Expanded Autour app's audio-guided technology helps people who are blind or partially sighted better navigate Canadian cities
MONTRÉAL, Aug. 3, 2016 /CNW/ - Researchers at McGill University have developed an innovative technology so Canadians living with vision loss can better navigate the world around them.
After successfully testing its Autour application in Montréal, and with funding from the Canadian Internet Registration Authority's Community Investment Program, the McGill team has launched an expanded version of the app to include cities across Canada.
The app overlays GPS, Google Maps, public transit and other data to provide audible instructions and descriptions to help guide users' movements. The expanded and improved Autour app is available to iPhone users now via the Apple Store.
- Navigating a city, particularly the unfamiliar parts, can be difficult for those with visual impairments. Autour communicates to the visually impaired community the places around them and services available. In turn, individual users gain greater autonomy and confidence in exploring their environment - both in familiar areas and in previously unvisited parts of their cities.
- Autour works in cities across Canada, and is particularly useful in the large, metropolitan centres from which researchers scraped transit data. These include: Halifax, Quebec City, Greater Montréal, Sherbrooke, Ottawa-Gatineau, Toronto/GTA, Hamilton, Waterloo, Thunder Bay, Winnipeg, Saskatoon, Regina, Calgary, Greater Vancouver, and Victoria.
- Usability is a key factor making Autour the app of choice for the blind and visually impaired community. The expanded Autour features a new tutorial to give users a clear understanding of how the app works. The tutorial can even be used indoors, and in other environments where GPS may not be available.
"Our lab has long taken an approach of focusing on technology projects with a social impact, so our experience with spatial audio and mobile interaction led us naturally to work with the visually impaired community. We have truly enjoyed the experience of working with members of the community, and believe that the valuable input we received makes Autour the most user-friendly app available today – a go-to piece of technology that will improve the lives of the people who use it."
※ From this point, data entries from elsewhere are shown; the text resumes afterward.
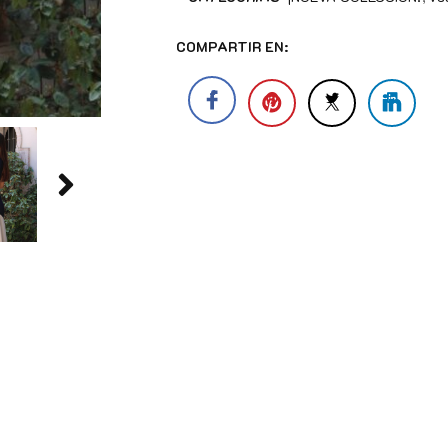
COMPARTIR EN:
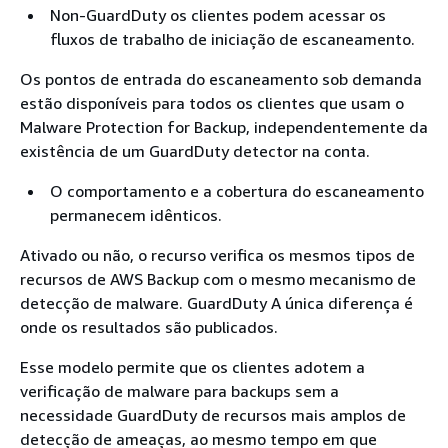
Non-GuardDuty os clientes podem acessar os
fluxos de trabalho de iniciação de escaneamento.
Os pontos de entrada do escaneamento sob demanda
estão disponíveis para todos os clientes que usam o
Malware Protection for Backup, independentemente da
existência de um GuardDuty detector na conta.
O comportamento e a cobertura do escaneamento
permanecem idênticos.
Ativado ou não, o recurso verifica os mesmos tipos de
recursos de AWS Backup com o mesmo mecanismo de
detecção de malware. GuardDuty A única diferença é
onde os resultados são publicados.
Esse modelo permite que os clientes adotem a
verificação de malware para backups sem a
necessidade GuardDuty de recursos mais amplos de
detecção de ameaças, ao mesmo tempo em que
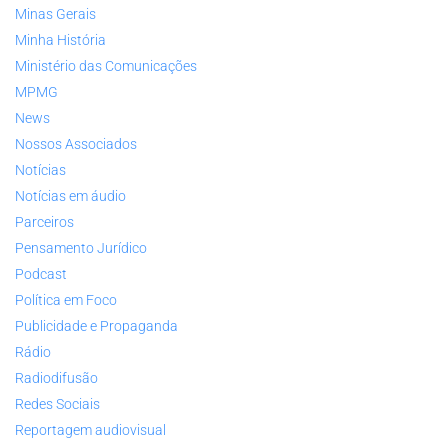
Minas Gerais
Minha História
Ministério das Comunicações
MPMG
News
Nossos Associados
Notícias
Notícias em áudio
Parceiros
Pensamento Jurídico
Podcast
Política em Foco
Publicidade e Propaganda
Rádio
Radiodifusão
Redes Sociais
Reportagem audiovisual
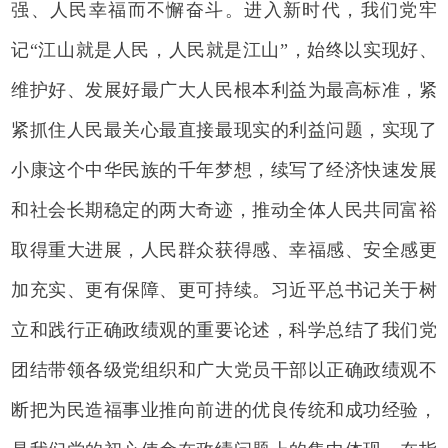
强、人民幸福而不懈奋斗。进入新时代，我们党牢
记“江山就是人民，人民就是江山”，始终以实现好、
维护好、发展好最广大人民根本利益为最高标准，紧
紧抓住人民最关心最直接最现实的利益问题，实现了
小康这个中华民族的千年梦想，续写了经济快速发展
和社会长期稳定的两大奇迹，推动全体人民共同富裕
取得重大进展，人民群众获得感、幸福感、安全感更
加充实、更有保障、更可持续。习近平总书记关于树
立和践行正确政绩观的重要论述，科学总结了我们党
团结带领各级党组织和广大党员干部以正确政绩观不
断把为民造福事业推向前进的优良传统和成功经验，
- Jeremy Cooperstock, McGill University
"At CIRA, we are building a better online Canada for all Canadians and the Autour app will help Canadians living with vision loss to be more active, full participatory members of the communities in which they live, work and visit."
- David Fowler, Director of Marketing and Communications, CIRA
"The Autour app's technology is the sort of real-world solution that has the potential to improve daily life for Canadians living with vision loss, and CNIB is proud to have supported its development with funds from the E. Ben and Mary Hochhausen Award,"
- Keith Gordon, Vice-President, Research, CNIB.
About CIRA's Community Investment Program
Through the Community Investment Program, CIRA funds projects that demonstrate the capacity to build a better online Canada. The CIRA team manages Canada's country code top-level domain on behalf of all Canadians. A Member-based organization, CIRA represents the interests of Canada's Internet community internationally. To date, the Community Investment Program has supported 78 innovative projects across Canada with grants totalling $3.2 million.
SOURCE Canadian Internet Registration Authority (CIRA)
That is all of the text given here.